British Agricultural History Society

British Agricultural History Society - please send any responses in first instance to John Broad by email
 
        [July 2001] A recent query from the United States about Farm Cadets in the
       1890s has produced blank faces from those historians I have asked about it.
                      Here is an extract from the email query:
      "In his diary entries, my great uncle Stanley Pettengill speaks of being a farm cadet at
      Battleford in 1896 -97.  Born in Sevenoaks in 1876, Syanley was the son of James
       Pettengill, a London solicitor.  Except for a few years in  Sevenoaks, the Pettengills
      lived in Camberwell, Surrey.  Upon completion of his work as a farm cadet, Stanley
       emmigrated to New Zealand in 1897.  He became a successful farmer in Cheviot.
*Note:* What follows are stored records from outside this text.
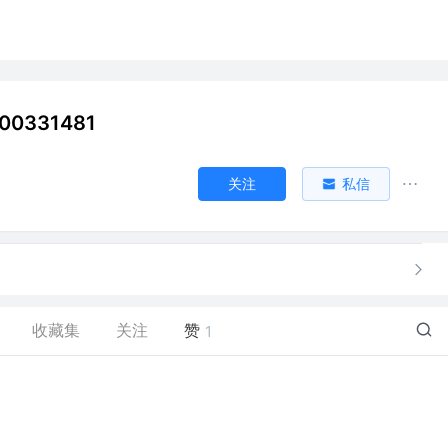
00331481
关注
私信
收藏集
关注
赞
1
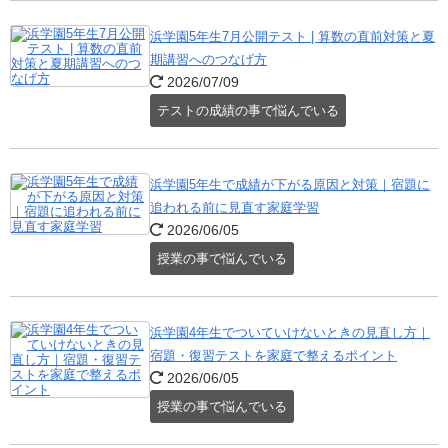
浜学園5年生7月公開テスト | 算数の直前対策と夏
期講習へのつなげ方
2026/07/09
テストの成績の事で悩んでいる
浜学園5年生で成績が下がる原因と対策｜宿題に
追われる前に見直す家庭学習
2026/06/05
授業の事で悩んでいる
浜学園4年生でついていけないときの見直し方｜
宿題・復習テストを家庭で整えるポイント
2026/06/05
授業の事で悩んでいる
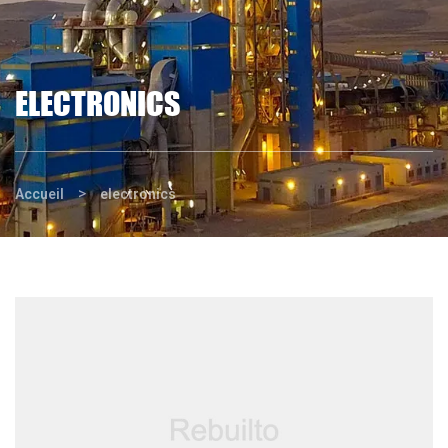
ELECTRONICS
>
Accueil
electronics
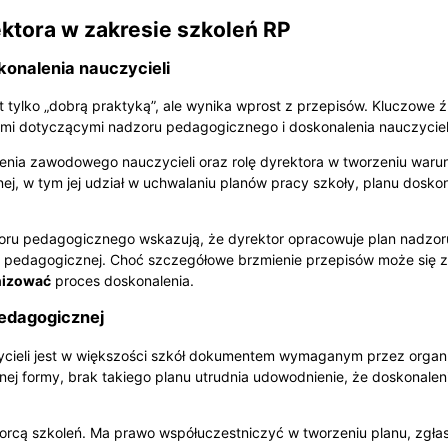
ktora w zakresie szkoleń RP
onalenia nauczycieli
t tylko „dobrą praktyką”, ale wynika wprost z przepisów. Kluczowe 
mi dotyczącymi nadzoru pedagogicznego i doskonalenia nauczyciel
enia zawodowego nauczycieli oraz rolę dyrektora w tworzeniu war
ej, w tym jej udział w uchwalaniu planów pracy szkoły, planu dosk
u pedagogicznego wskazują, że dyrektor opracowuje plan nadzoru 
dy pedagogicznej. Choć szczegółowe brzmienie przepisów może się 
nizować
proces doskonalenia.
pedagogicznej
cieli jest w większości szkół dokumentem wymaganym przez organ 
tnej formy, brak takiego planu utrudnia udowodnienie, że doskonalen
iorcą szkoleń. Ma prawo współuczestniczyć w tworzeniu planu, zgła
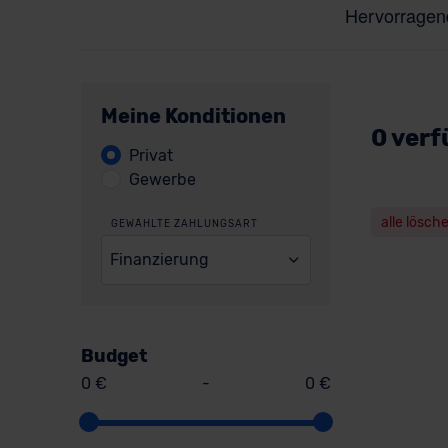
Meine Konditionen
0 verf
Privat
Gewerbe
alle lösch
GEWÄHLTE ZAHLUNGSART
Finanzierung
Budget
0 €
-
0 €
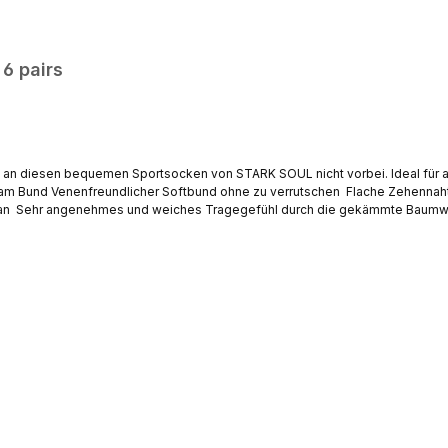
 6 pairs
mt an diesen bequemen Sportsocken von STARK SOUL nicht vorbei. Ideal für 
äsche bei 40°C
      I've been puzzling over farm cadets for so long. When I first started looking into it, I
      thought it would be easy -- a government training program for young men bound for
                 Australia, NZ, or Canada.  Or an agricultural college.
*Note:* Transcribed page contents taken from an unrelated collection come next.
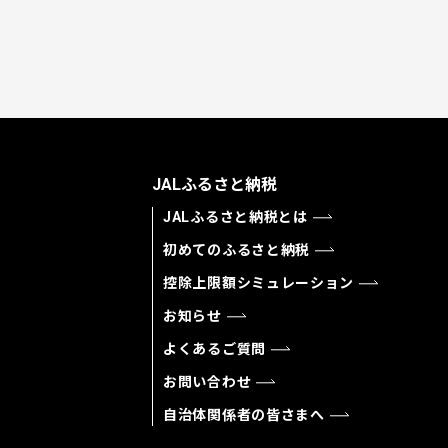
JALふるさと納税
JALふるさと納税とは
初めてのふるさと納税
控除上限額シミュレーション
お知らせ
よくあるご質問
お問い合わせ
自治体関係者の皆さまへ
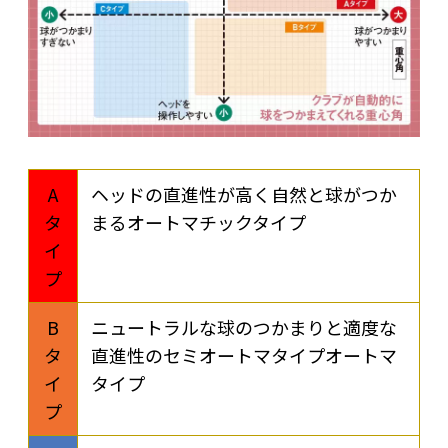
A
ヘッドの直進性が高く自然と球がつか
タ
まるオートマチックタイプ
イ
プ
B
ニュートラルな球のつかまりと適度な
タ
直進性のセミオートマタイプオートマ
イ
タイプ
プ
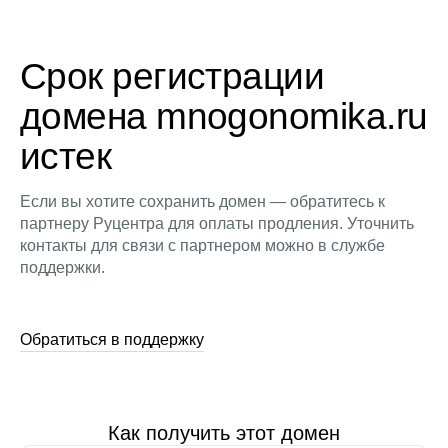
Срок регистрации
домена mnogonomika.ru
истек
Если вы хотите сохранить домен — обратитесь к
партнеру Руцентра для оплаты продления. Уточнить
контакты для связи с партнером можно в службе
поддержки.
Обратиться в поддержку
Как получить этот домен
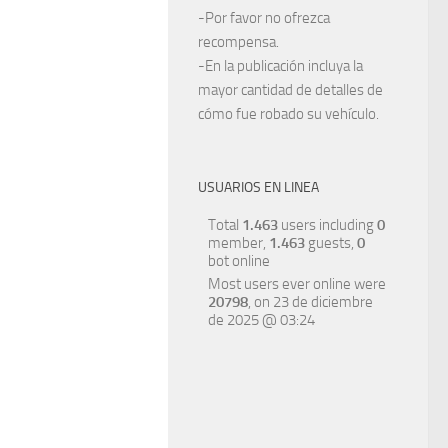
-Por favor no ofrezca
recompensa.
-En la publicación incluya la
mayor cantidad de detalles de
cómo fue robado su vehículo.
USUARIOS EN LINEA
Total
1.463
users including
0
member,
1.463
guests,
0
bot online
Most users ever online were
20798
, on 23 de diciembre
de 2025 @ 03:24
      I'm sure Battleford must have been in Sussex, near Battle.  Maybe it was simply the
          name of a farm.  Maybe a farm cadet was nothing more than a hired hand.

      Can you please tell me anything about Farm Cadets?  Was Stanley in a program set
        up by the government to train young men to become farmers in places like New
      Zealand?  Have you heard of Battleford or is it simply the name of a farm, most likely
                             in Sussex near Battle?"